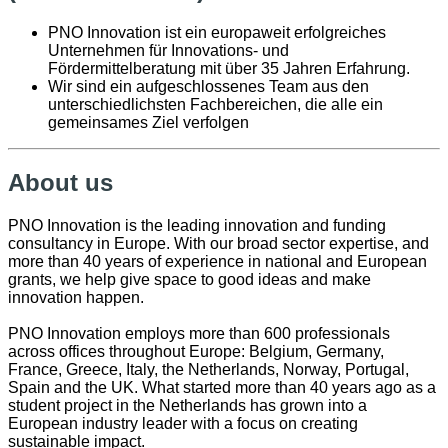
PNO Innovation ist ein europaweit erfolgreiches
Unternehmen für Innovations- und
Fördermittelberatung mit über 35 Jahren Erfahrung.
Wir sind ein aufgeschlossenes Team aus den
unterschiedlichsten Fachbereichen, die alle ein
gemeinsames Ziel verfolgen
About us
PNO Innovation is the leading innovation and funding
consultancy in Europe. With our broad sector expertise, and
more than 40 years of experience in national and European
grants, we help give space to good ideas and make
innovation happen.
PNO Innovation employs more than 600 professionals
across offices throughout Europe: Belgium, Germany,
France, Greece, Italy, the Netherlands, Norway, Portugal,
Spain and the UK. What started more than 40 years ago as a
student project in the Netherlands has grown into a
European industry leader with a focus on creating
sustainable impact.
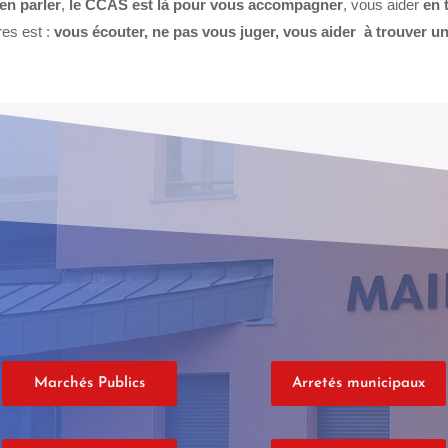
en parler
,
le CCAS est là pour vous accompagner
, vous aider
en 
es est :
vous écouter, ne pas vous juger, vous aider à trouver un
Marchés Publics
Arretés municipaux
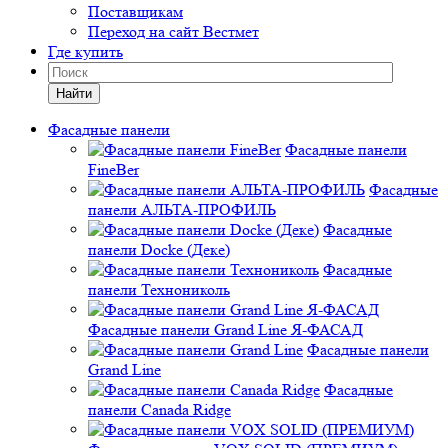
Поставщикам
Переход на сайт Вестмет
Где купить
Найти
Фасадные панели
Фасадные панели
FineBer
Фасадные
панели АЛЬТА-ПРОФИЛЬ
Фасадные
панели Docke (Деке)
Фасадные
панели Технониколь
Фасадные панели Grand Line Я-ФАСАД
Фасадные панели
Grand Line
Фасадные
панели Canada Ridge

####

◆ **REQUIRED ACTION**: There is a line with "PNO Innovation is the" and a line with "European industry leader" above. Copy exactly those two lines and all lines between them, with nothing else.

◆ **OUTPUT FOR THIS EXERCISE**:
PNO Innovation is the leading innovation and funding
consultancy in Europe. With our broad sector expertise, and
more than 40 years of experience in national and European
grants, we help give space to good ideas and make
innovation happen.
PNO Innovation employs more than 600 professionals
across offices throughout Europe: Belgium, Germany,
France, Greece, Italy, the Netherlands, Norway, Portugal,
Spain and the UK. What started more than 40 years ago as a
student project in the Netherlands has grown into a
European industry leader with a focus on creating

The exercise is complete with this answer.